Objective identification of residue ranges for the superposition of protein structures
1 Institute of Biophysical Chemistry, Center for Biomolecular Magnetic Resonance, and Frankfurt Institute for Advanced Studies, Goethe University Frankfurt am Main, Max-von-Laue-Str. 9, 60438 Frankfurt am Main, Germany
2 Frankfurt Institute for Advanced Studies, Goethe University Frankfurt am Main, Ruth-Moufang-Str. 1, 60438 Frankfurt am Main, Germany
3 Graduate School of Science, Tokyo Metropolitan University, Hachioji, Tokyo, Japan
BMC Bioinformatics 2011, 12:170 doi:10.1186/1471-2105-12-170Published: 18 May 2011
The automation of objectively selecting amino acid residue ranges for structure superpositions is important for meaningful and consistent protein structure analyses. So far there is no widely-used standard for choosing these residue ranges for experimentally determined protein structures, where the manual selection of residue ranges or the use of suboptimal criteria remain commonplace.
We present an automated and objective method for finding amino acid residue ranges for the superposition and analysis of protein structures, in particular for structure bundles resulting from NMR structure calculations.

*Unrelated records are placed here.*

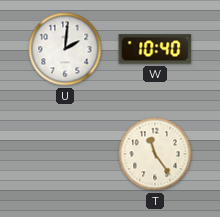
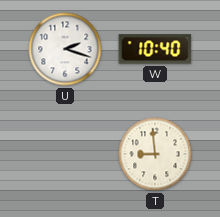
U: 2:01 -> 2:18
T: 11:24 -> 8:59
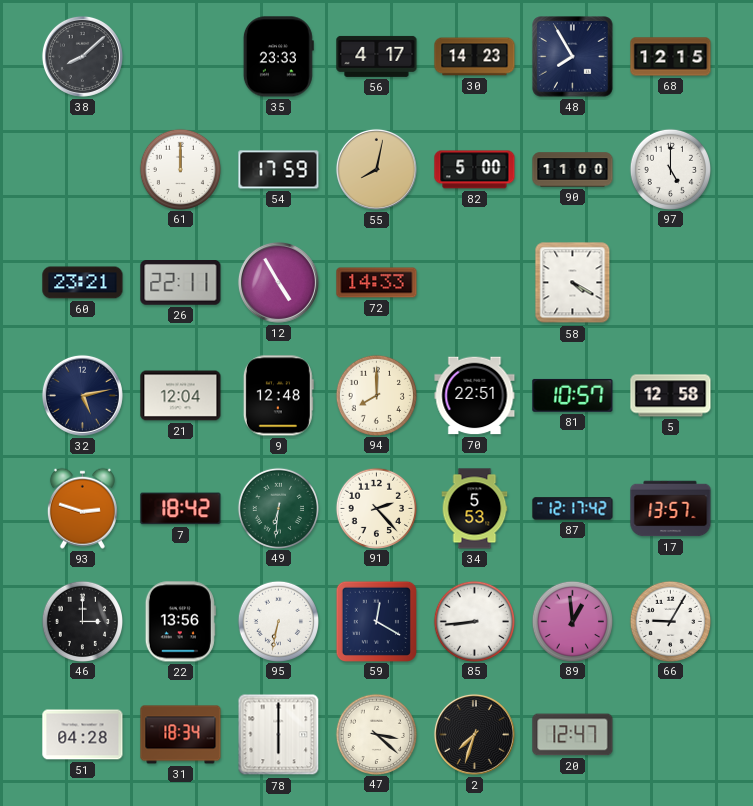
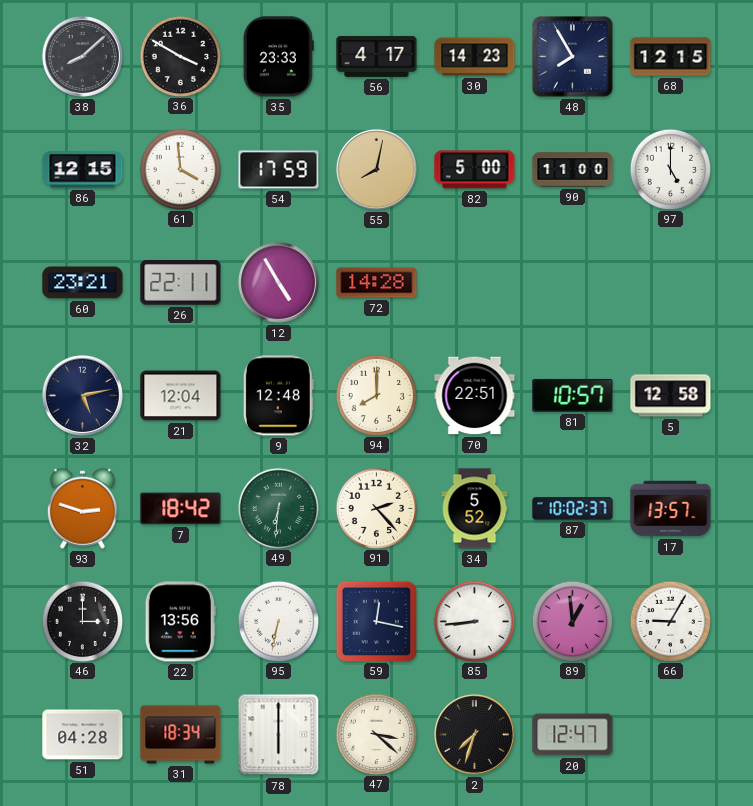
36: none -> 3:50
86: none -> 12:15
61: 12:00 -> 3:59
72: 14:33 -> 14:28
58: 4:20 -> none
34: 5:53 -> 5:52
87: 12:17 -> 10:02
59: 12:20 -> 12:17
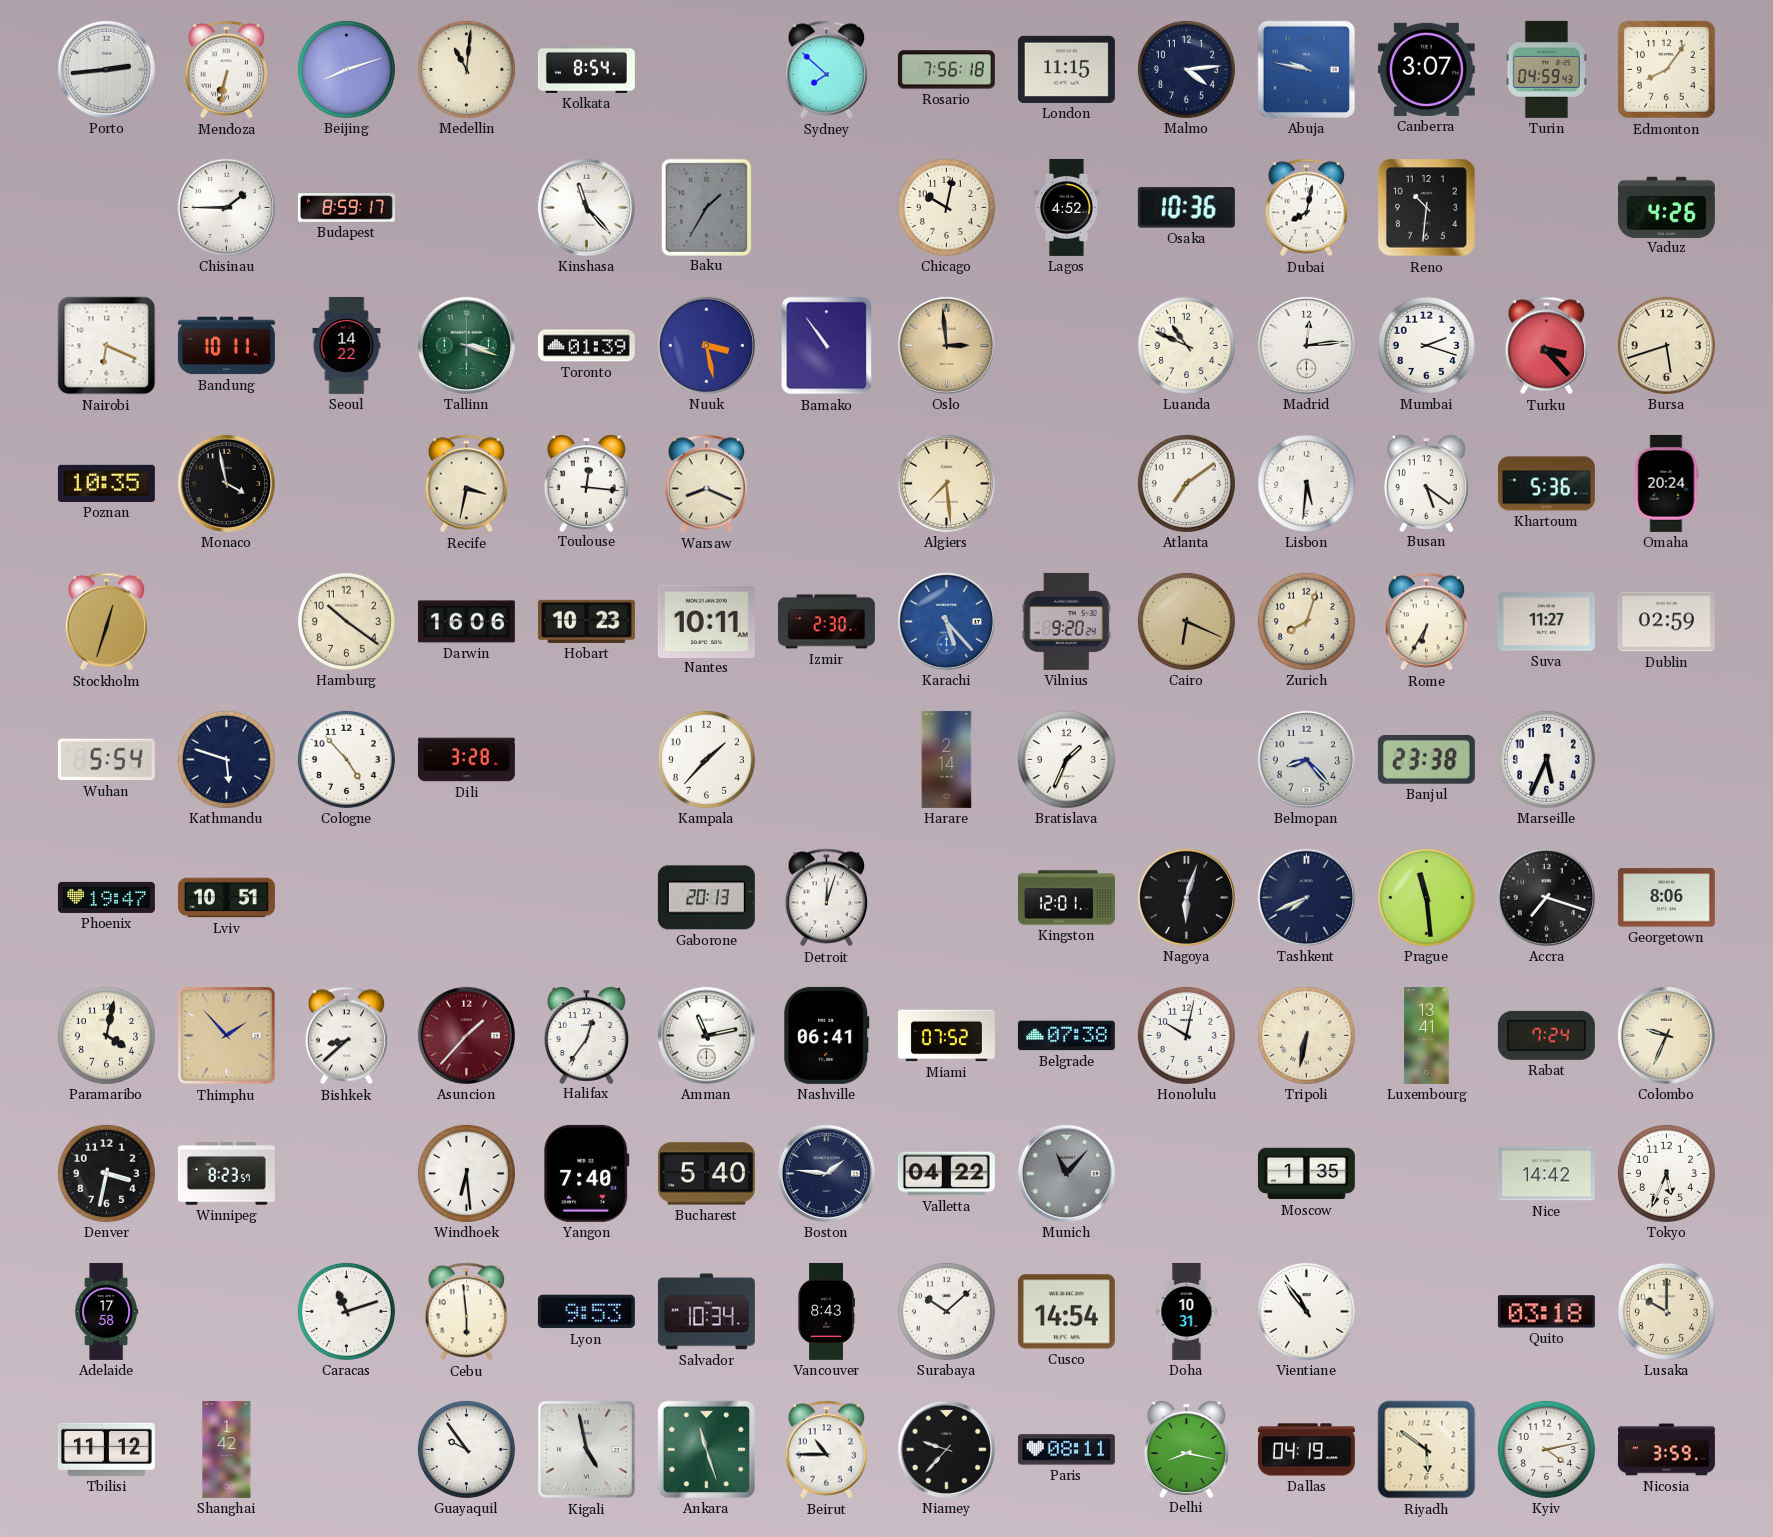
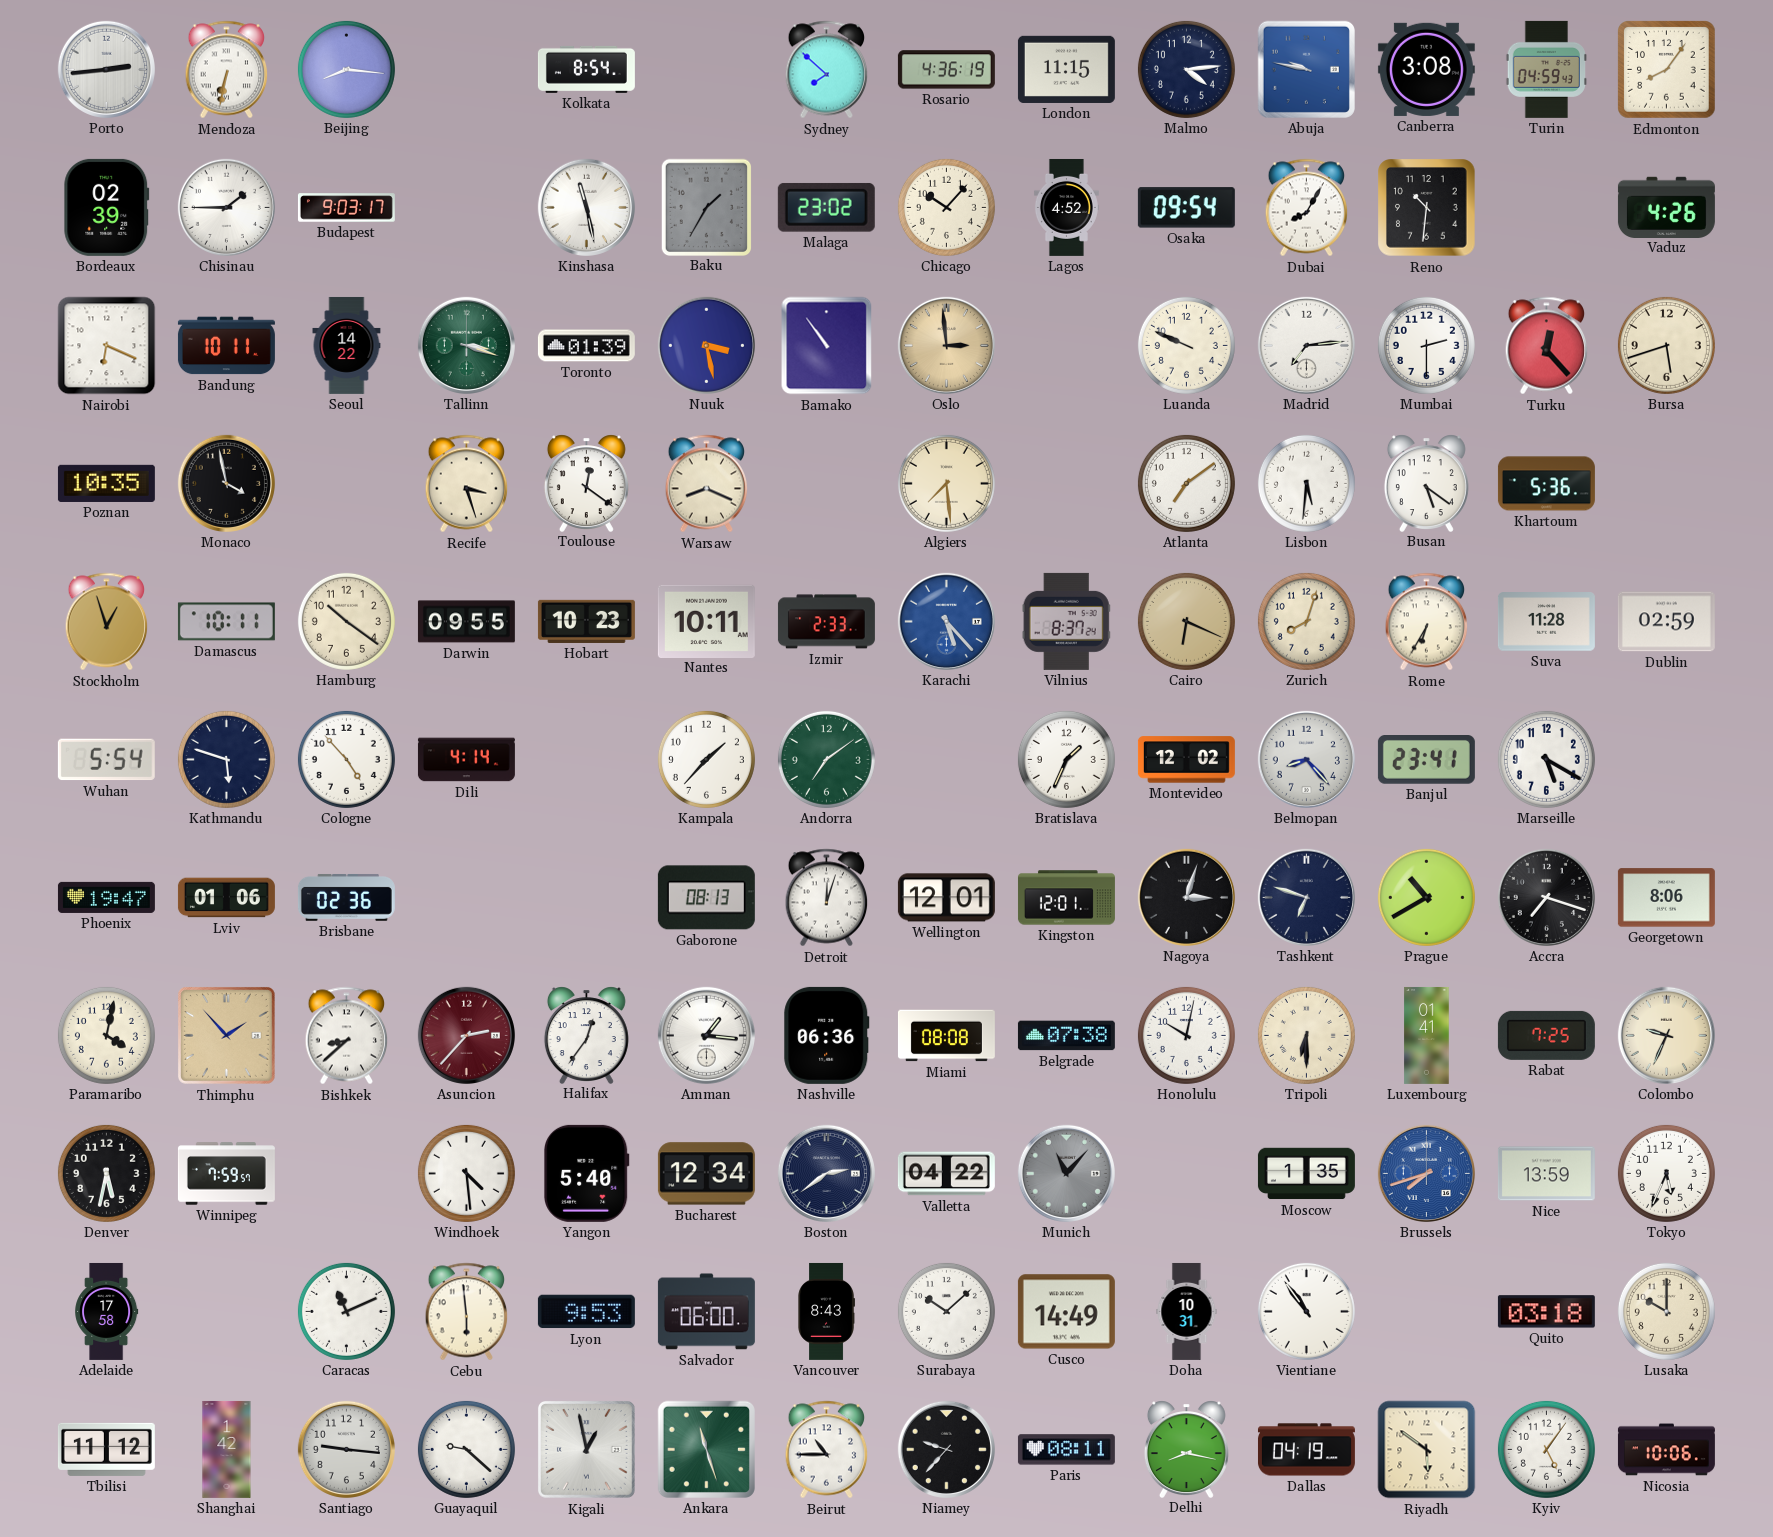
Beijing: 8:12 -> 8:16
Medellin: 11:01 -> none
Rosario: 7:56 -> 4:36
Canberra: 3:07 -> 3:08
Bordeaux: none -> 02:39
Budapest: 8:59 -> 9:03
Kinshasa: 11:23 -> 11:28
Malaga: none -> 23:02
Chicago: 10:02 -> 10:07
Osaka: 10:36 -> 09:54
Dubai: 8:02 -> 8:05
Luanda: 10:49 -> 9:49
Madrid: 12:14 -> 7:14
Mumbai: 2:18 -> 2:30
Turku: 3:23 -> 12:23
Recife: 3:32 -> 3:27
Toulouse: 12:16 -> 12:21
Omaha: 20:24 -> none
Stockholm: 12:33 -> 12:57
Damascus: none -> 10:11
Darwin: 16:06 -> 09:55
Izmir: 2:30 -> 2:33
Vilnius: 9:20 -> 8:37
Suva: 11:27 -> 11:28
Dili: 3:28 -> 4:14
Andorra: none -> 7:09
Harare: 2:14 -> none
Montevideo: none -> 12:02
Banjul: 23:38 -> 23:41
Marseille: 5:34 -> 5:20
Lviv: 10:51 -> 01:06
Brisbane: none -> 02:36
Gaborone: 20:13 -> 08:13
Wellington: none -> 12:01
Nagoya: 6:03 -> 3:03
Tashkent: 7:41 -> 6:48
Prague: 11:29 -> 10:40
Asuncion: 1:37 -> 2:37
Amman: 11:13 -> 1:16
Nashville: 06:41 -> 06:36
Miami: 07:52 -> 08:08
Tripoli: 6:32 -> 6:30
Luxembourg: 13:41 -> 01:41
Rabat: 7:24 -> 7:25
Denver: 3:32 -> 5:32
Winnipeg: 8:23 -> 7:59
Windhoek: 6:29 -> 4:29
Yangon: 7:40 -> 5:40
Bucharest: 5:40 -> 12:34
Boston: 1:46 -> 2:39
Brussels: none -> 7:42
Nice: 14:42 -> 13:59
Caracas: 11:12 -> 11:11
Salvador: 10:34 -> 06:00
Cusco: 14:54 -> 14:49
Santiago: none -> 9:16
Guayaquil: 9:54 -> 9:22
Kigali: 4:58 -> 12:58
Kyiv: 4:13 -> 5:06
Nicosia: 3:59 -> 10:06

The method is implemented in an algorithm, CYRANGE, that yields, without protein-specific parameter adjustment, appropriate residue ranges in most commonly occurring situations, including low-precision structure bundles, multi-domain proteins, symmetric multimers, and protein complexes. Residue ranges are chosen to comprise as many residues of a protein domain that increasing their number would lead to a steep rise in the RMSD value. Residue ranges are determined by first clustering residues into domains based on the distance variance matrix, and then refining for each domain the initial choice of residues by excluding residues one by one until the relative decrease of the RMSD value becomes insignificant. A penalty for the opening of gaps favours contiguous residue ranges in order to obtain a result that is as simple as possible, but not simpler. Results are given for a set of 37 proteins and compared with those of commonly used protein structure validation packages. We also provide residue ranges for 6351 NMR structures in the Protein Data Bank.
The CYRANGE method is capable of automatically determining residue ranges for the superposition of protein structure bundles for a large variety of protein structures. The method correctly identifies ordered regions. Global structure superpositions based on the CYRANGE residue ranges allow a clear presentation of the structure, and unnecessary small gaps within the selected ranges are absent. In the majority of cases, the residue ranges from CYRANGE contain fewer gaps and cover considerably larger parts of the sequence than those from other methods without significantly increasing the RMSD values. CYRANGE thus provides an objective and automatic method for standardizing the choice of residue ranges for the superposition of protein structures.